En zone urbaine, outre les débordements des cours d’eau, l’eau ruisselle sur les surfaces artificialisées et s’écoulent rapidement vers l’aval, amplifiant les pics de crue.

« À Lyon, il y a tout un historique d’imperméabilisation », indique le géographe. « A présent, on essaie de rouvrir l’asphalte partout où c’est possible, pour favoriser les phénomènes d’infiltration » et d’installer des bassins de rétention pour stocker l’eau.

Depuis 50 ans, souligne le chercheur à l’ENS, « on a eu tendance à augmenter notre vulnérabilité » en construisant de plus en plus près des cours d’eau, se pensant protégés par des aménagements. Mais quand ces ouvrages se montrent insuffisants, les dégâts sont désastreux.

 « Démunis »

Différents aménagements sont pensés pour différents niveaux de crue, explique Thomas Adeline, expert conseil en prévention des inondations: les ponts sont généralement conçus pour contenir des crues trentennales (qui ont une chance sur trente de se produire dans une année), les plans d’urbanisme pour résister à des crues centennales.

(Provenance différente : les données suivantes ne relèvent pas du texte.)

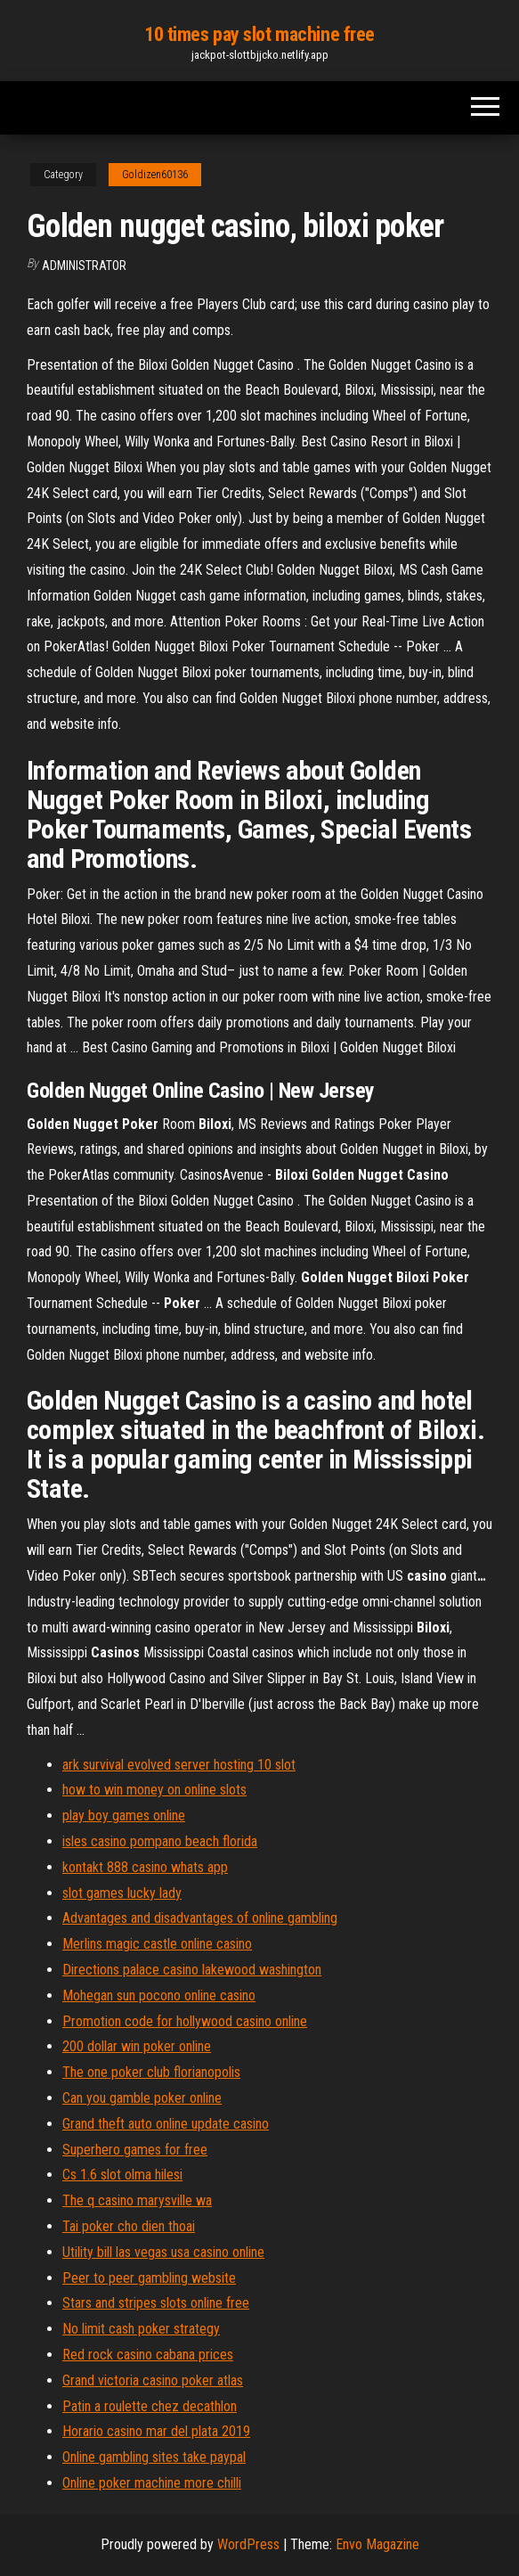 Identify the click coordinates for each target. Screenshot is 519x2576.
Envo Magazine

Quand elles dépassent ces seuils, « on est assez démunis », résume M. Piégay.

À ce moment-là, « la seule question, c’est la prévision et l’alerte », dit-il, c’est-à-dire avoir des services météorologiques performants et un système pour avertir les populations, minimiser les dégâts et sauver des vies.

À Valence en Espagne, où plus de 220 personnes ont péri dans des inondations le 29 octobre, les autorités ont d’ailleurs été accusées d’avoir tarder à envoyer un message d’alerte à la population.

Mais le dérèglement climatique, qui rend les précipitations plus intenses et imprévisibles, complique la mission de ceux qui doivent anticiper les risques. « On ne sait pas modéliser à quoi ressemblera une crue centennale dans 40 ans », relève Romaric Vallaud de la Dreal.

Dans le bassin Brévenne Turdine, le syndicat des rivières a mis en place de petits radars qui mesurent la hauteur de l’eau en temps réel, et s’assure que la population reste consciente du risque, notamment par des ateliers de sensibilisation.

« D’une certaine manière, je crois qu’on a eu la chance d’avoir des inondations » par le passé, concède Mme Cachot, parce que quand on parle de projets aux riverains « ils ne remettent pas en cause le fait que c’est utile, ils se souviennent ».